# Your goal
Every record below should be printed exactly, except for the pictures.

• • •

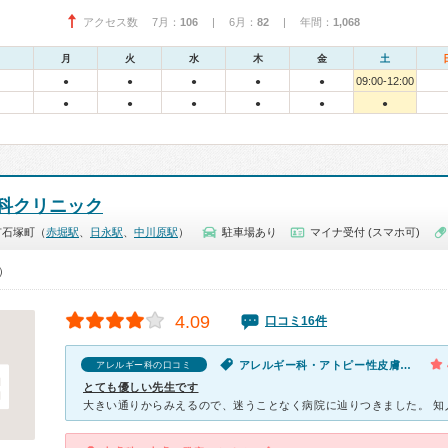
アクセス数 7月：
106
| 6月：
82
| 年間：
1,068
月
火
水
木
金
土
09:00-12:00
●
●
●
●
●
●
●
●
●
●
●
科クリニック
市石塚町（
赤堀駅
、
日永駅
、
中川原駅
）
駐車場あり
マイナ受付 (スマホ可)
0）
4.09
口コミ16件
アレルギー科・アトピー性皮膚炎・皮膚の発疹・かゆみ
アレルギー科の口コミ
とても優しい先生です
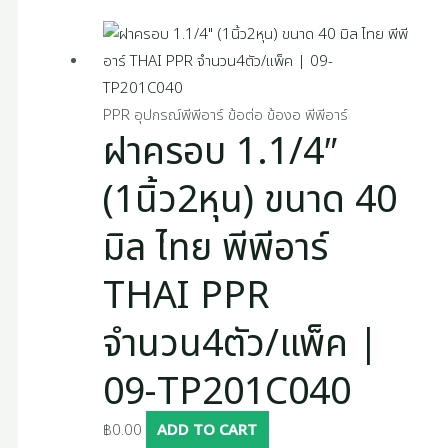
PPR อุปกรณ์พีพีอาร์ ข้อต่อ ข้องอ พีพีอาร์
ฝาครอบ 1.1/4″
(1นิ้ว2หุน) ขนาด 40
มิล ไทย พีพีอาร์
THAI PPR
จำนวน4ตัว/แพ็ค |
09-TP201C040
฿
0.00
ADD TO CART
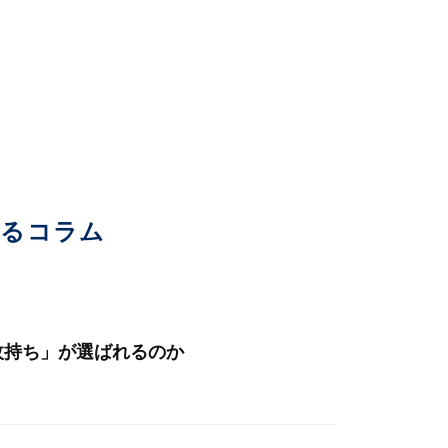
いるコラム
枚持ち」が選ばれるのか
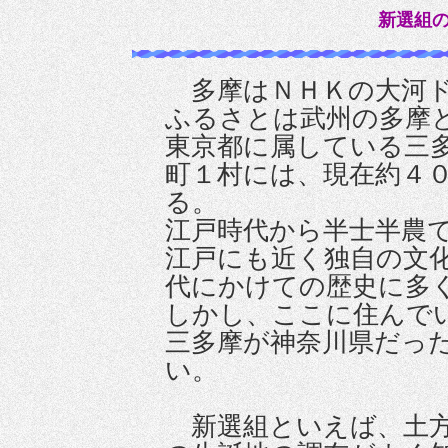
新選組の
多摩はＮＨＫの大河ド
ふるさとは武州の多摩
東京都に属している三
町１村には、現在約４
る。
江戸時代から半士半農
江戸にも近く独自の文
代にかけての歴史に多
しかし、ここに住んで
三多摩が神奈川県だっ
い。
新選組といえば、土方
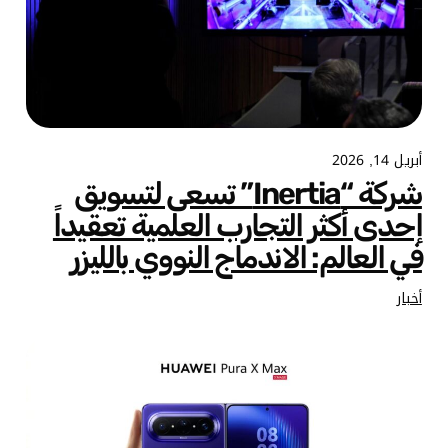
أبريل 14, 2026
شركة “Inertia” تسعى لتسويق
إحدى أكثر التجارب العلمية تعقيداً
في العالم: الاندماج النووي بالليزر
أخبار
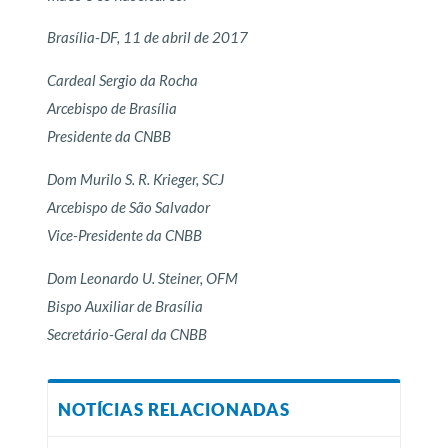
Brasília-DF, 11 de abril de 2017
Cardeal Sergio da Rocha
Arcebispo de Brasília
Presidente da CNBB
Dom Murilo S. R. Krieger, SCJ
Arcebispo de São Salvador
Vice-Presidente da CNBB
Dom Leonardo U. Steiner, OFM
Bispo Auxiliar de Brasília
Secretário-Geral da CNBB
NOTÍCIAS RELACIONADAS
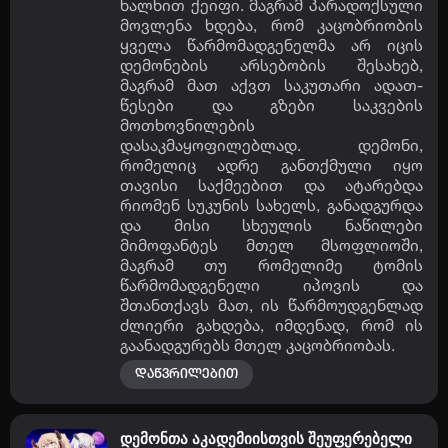
ხალხით ქეიფი. მაგრამ პარადოქსული
მოვლენა ხდება, რომ კაცობრიობის
ყველა წარმომადგენელმა არ იცის
დემონების არსებობის შესახებ,
მაგრამ მათ აქვთ საკუთარი ადათ-
წესები და გზები საკვების
მოთხოვნილების
დასაკმაყოფილებლად. დემონი,
რომელიც ადრე განთქმული იყო
თავისი საქმეებით და ატარებდა
რიომენ სუკუნის სახელს, განადგურდა
და მისი სხეულის ნაწილები
მიმოფანტეს მთელ მსოფლიოში,
მაგრამ თუ რომელიმე ტომის
წარმომადგენელი იპოვის და
შთანთქავს მათ, ის წარმოუდგენლად
ძლიერი გახდება, იმდენად, რომ ის
გაანადგურებს მთელ კაცობრიობას.
დაწვრილებით
დემონთა აკადემიისთვის შეუფერებელი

• • •

# Answer box
アクセス数 7月：
106
| 6月：
82
| 年間：
1,068
月
火
水
木
金
土
09:00-12:00
●
●
●
●
●
●
●
●
●
●
●
科クリニック
市石塚町（
赤堀駅
、
日永駅
、
中川原駅
）
駐車場あり
マイナ受付 (スマホ可)
0）
4.09
口コミ16件
アレルギー科・アトピー性皮膚炎・皮膚の発疹・かゆみ
アレルギー科の口コミ
とても優しい先生です
PPR อุปกรณ์พีพีอาร์ ข้อต่อ ข้องอ พีพีอาร์
ฝาครอบ 1.1/4″
(1นิ้ว2หุน) ขนาด 40
มิล ไทย พีพีอาร์
THAI PPR
จำนวน4ตัว/แพ็ค |
09-TP201C040
฿
0.00
ADD TO CART
いるコラム
枚持ち」が選ばれるのか
新選組の
多摩はＮＨＫの大河ド
ふるさとは武州の多摩
東京都に属している三
町１村には、現在約４
る。
江戸時代から半士半農
江戸にも近く独自の文
代にかけての歴史に多
しかし、ここに住んで
三多摩が神奈川県だっ
い。
新選組といえば、土方
أبريل 14, 2026
شركة “Inertia” تسعى لتسويق
إحدى أكثر التجارب العلمية تعقيداً
في العالم: الاندماج النووي بالليزر
أخبار
Brasília-DF, 11 de abril de 2017
Cardeal Sergio da Rocha
Arcebispo de Brasília
Presidente da CNBB
Dom Murilo S. R. Krieger, SCJ
Arcebispo de São Salvador
Vice-Presidente da CNBB
Dom Leonardo U. Steiner, OFM
Bispo Auxiliar de Brasília
Secretário-Geral da CNBB
NOTÍCIAS RELACIONADAS
ხალხით ქეიფი. მაგრამ პარადოქსული
მოვლენა ხდება, რომ კაცობრიობის
ყველა წარმომადგენელმა არ იცის
დემონების არსებობის შესახებ,
მაგრამ მათ აქვთ საკუთარი ადათ-
წესები და გზები საკვების
მოთხოვნილების
დასაკმაყოფილებლად. დემონი,
რომელიც ადრე განთქმული იყო
თავისი საქმეებით და ატარებდა
რიომენ სუკუნის სახელს, განადგურდა
და მისი სხეულის ნაწილები
მიმოფანტეს მთელ მსოფლიოში,
მაგრამ თუ რომელიმე ტომის
წარმომადგენელი იპოვის და
შთანთქავს მათ, ის წარმოუდგენლად
ძლიერი გახდება, იმდენად, რომ ის
გაანადგურებს მთელ კაცობრიობას.
დაწვრილებით
დემონთა აკადემიისთვის შეუფერებელი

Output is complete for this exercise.